YOUR OBJECTIVE: Leave the images out and write out each entry exactly as shown.

RECORDS SUPPLIED Block Start

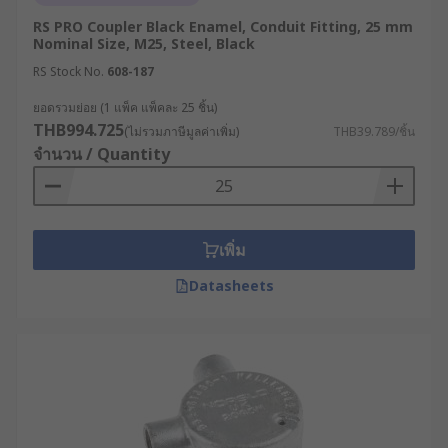
RS PRO Coupler Black Enamel, Conduit Fitting, 25 mm
ข้อต่อยืดหยุ่น : ใช้ในพื้นที่ที่ต้องการความยืดหยุ่น
Nominal Size, M25, Steel, Black
สูง เช่น บริเวณที่มีการสั่นสะเทือน
RS Stock No.
608-187
นอกจากประเภทข้อต่อที่กล่าวถึงไปข้างต้นแล้ว การ
ยอดรวมย่อย (1 แพ็ค แพ็คละ 25 ชิ้น)
เลือกข้อต่อจากวัสดุต่าง ๆ ก็สำคัญเช่นกัน โดยขึ้นอยู่กับ
THB994.725
(ไม่รวมภาษีมูลค่าเพิ่ม)
THB39.789/ชิ้น
ลักษณะของงานและสภาพแวดล้อมในการติดตั้ง เช่น
จำนวน / Quantity
ในพื้นที่ที่มีความชื้นสูง อาจเลือกใช้ข้อต่อที่ทำจากวัสดุ
ทนความชื้นอย่างข้อต่อทองเหลือง
ตัวอย่างการประยุกต์ใช้ข้อต่อ
เพิ่ม
ท่อร้อยสายไฟ
Datasheets
การใช้งานข้อต่อท่อร้อยสายไฟมีความหลากหลาย
ตั้งแต่งานในบ้านพักอาศัยไปจนถึงโรงงานอุตสาหกรรม
ขนาดใหญ่ ที่พบได้บ่อย ๆ มีดังนี้
อาคารสำนักงาน : การเดินสายไฟจากแผง
ควบคุมไฟฟ้าหลักไปยังห้องต่าง ๆ ต้องใช้ข้อต่อ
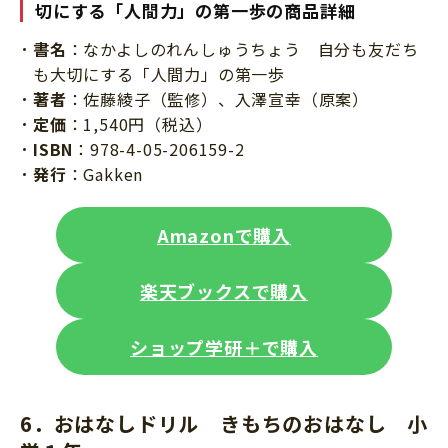
切にする「人間力」の第一歩の商品詳細
書名
：なかよしのれんしゅうちょう 自分も友だち
も大切にする「人間力」の第一歩
著者
：佐藤綾子（監修）、入澤宣幸（原案）
定価
：1,540円（税込）
ISBN
：978-4-05-206159-2
発行
：Gakken
Amazonで購入
楽天ブックスで購入
ショップ学研＋で購入
6．おはなしドリル きもちのおはなし 小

RECORDS SUPPLIED Block End

ANSWER FOR THE TASK:
RS PRO Coupler Black Enamel, Conduit Fitting, 25 mm
ข้อต่อยืดหยุ่น : ใช้ในพื้นที่ที่ต้องการความยืดหยุ่น
Nominal Size, M25, Steel, Black
สูง เช่น บริเวณที่มีการสั่นสะเทือน
RS Stock No.
608-187
นอกจากประเภทข้อต่อที่กล่าวถึงไปข้างต้นแล้ว การ
ยอดรวมย่อย (1 แพ็ค แพ็คละ 25 ชิ้น)
เลือกข้อต่อจากวัสดุต่าง ๆ ก็สำคัญเช่นกัน โดยขึ้นอยู่กับ
THB994.725
(ไม่รวมภาษีมูลค่าเพิ่ม)
THB39.789/ชิ้น
ลักษณะของงานและสภาพแวดล้อมในการติดตั้ง เช่น
จำนวน / Quantity
ในพื้นที่ที่มีความชื้นสูง อาจเลือกใช้ข้อต่อที่ทำจากวัสดุ
ทนความชื้นอย่างข้อต่อทองเหลือง
ตัวอย่างการประยุกต์ใช้ข้อต่อ
เพิ่ม
ท่อร้อยสายไฟ
Datasheets
การใช้งานข้อต่อท่อร้อยสายไฟมีความหลากหลาย
ตั้งแต่งานในบ้านพักอาศัยไปจนถึงโรงงานอุตสาหกรรม
ขนาดใหญ่ ที่พบได้บ่อย ๆ มีดังนี้
อาคารสำนักงาน : การเดินสายไฟจากแผง
ควบคุมไฟฟ้าหลักไปยังห้องต่าง ๆ ต้องใช้ข้อต่อ
切にする「人間力」の第一歩の商品詳細
書名
：なかよしのれんしゅうちょう 自分も友だち
も大切にする「人間力」の第一歩
著者
：佐藤綾子（監修）、入澤宣幸（原案）
定価
：1,540円（税込）
ISBN
：978-4-05-206159-2
発行
：Gakken
Amazonで購入
楽天ブックスで購入
ショップ学研＋で購入
6．おはなしドリル きもちのおはなし 小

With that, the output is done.